### Extracted page text data
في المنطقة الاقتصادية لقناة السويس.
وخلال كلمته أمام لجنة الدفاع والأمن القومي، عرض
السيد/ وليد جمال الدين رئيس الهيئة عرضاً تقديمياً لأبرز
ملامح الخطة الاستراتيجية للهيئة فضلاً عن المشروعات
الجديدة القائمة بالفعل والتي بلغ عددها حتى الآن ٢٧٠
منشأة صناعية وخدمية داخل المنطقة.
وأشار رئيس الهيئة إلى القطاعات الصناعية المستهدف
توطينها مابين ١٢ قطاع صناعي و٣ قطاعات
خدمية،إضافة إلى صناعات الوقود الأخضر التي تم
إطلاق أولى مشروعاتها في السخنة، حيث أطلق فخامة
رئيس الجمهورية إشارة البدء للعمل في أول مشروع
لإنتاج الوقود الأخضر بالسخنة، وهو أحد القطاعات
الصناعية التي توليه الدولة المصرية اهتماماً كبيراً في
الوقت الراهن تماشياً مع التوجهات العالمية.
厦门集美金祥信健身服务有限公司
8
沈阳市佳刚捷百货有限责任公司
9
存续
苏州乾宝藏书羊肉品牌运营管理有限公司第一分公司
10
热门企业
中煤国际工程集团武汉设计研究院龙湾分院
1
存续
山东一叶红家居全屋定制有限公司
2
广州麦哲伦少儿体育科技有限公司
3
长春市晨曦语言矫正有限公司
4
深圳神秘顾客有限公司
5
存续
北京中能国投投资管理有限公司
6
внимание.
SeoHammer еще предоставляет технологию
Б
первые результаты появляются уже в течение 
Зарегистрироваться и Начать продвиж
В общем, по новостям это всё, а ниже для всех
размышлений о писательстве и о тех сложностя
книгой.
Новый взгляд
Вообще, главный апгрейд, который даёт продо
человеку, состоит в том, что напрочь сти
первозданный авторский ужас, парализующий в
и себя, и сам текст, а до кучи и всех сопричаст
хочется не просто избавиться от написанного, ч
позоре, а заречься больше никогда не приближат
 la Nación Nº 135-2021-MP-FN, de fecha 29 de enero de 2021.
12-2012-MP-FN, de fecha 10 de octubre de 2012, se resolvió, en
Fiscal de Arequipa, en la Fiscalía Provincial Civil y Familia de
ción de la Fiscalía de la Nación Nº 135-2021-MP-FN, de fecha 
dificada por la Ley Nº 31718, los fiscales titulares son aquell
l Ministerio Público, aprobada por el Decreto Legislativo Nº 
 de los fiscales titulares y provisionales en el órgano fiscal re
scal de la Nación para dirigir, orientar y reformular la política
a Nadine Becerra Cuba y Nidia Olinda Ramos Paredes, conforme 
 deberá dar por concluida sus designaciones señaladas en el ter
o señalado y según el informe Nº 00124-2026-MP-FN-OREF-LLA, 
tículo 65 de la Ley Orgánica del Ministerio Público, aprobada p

### Work item
Look back at the entries above. Retype the line with "中煤国际工程集团武汉设计研究院龙湾分院", the line with "Вообще, главный апгрейд, который даёт продо", and all lines in between.

### Worked solution
中煤国际工程集团武汉设计研究院龙湾分院
1
存续
山东一叶红家居全屋定制有限公司
2
广州麦哲伦少儿体育科技有限公司
3
长春市晨曦语言矫正有限公司
4
深圳神秘顾客有限公司
5
存续
北京中能国投投资管理有限公司
6
внимание.
SeoHammer еще предоставляет технологию
Б
первые результаты появляются уже в течение 
Зарегистрироваться и Начать продвиж
В общем, по новостям это всё, а ниже для всех
размышлений о писательстве и о тех сложностя
книгой.
Новый взгляд
Вообще, главный апгрейд, который даёт продо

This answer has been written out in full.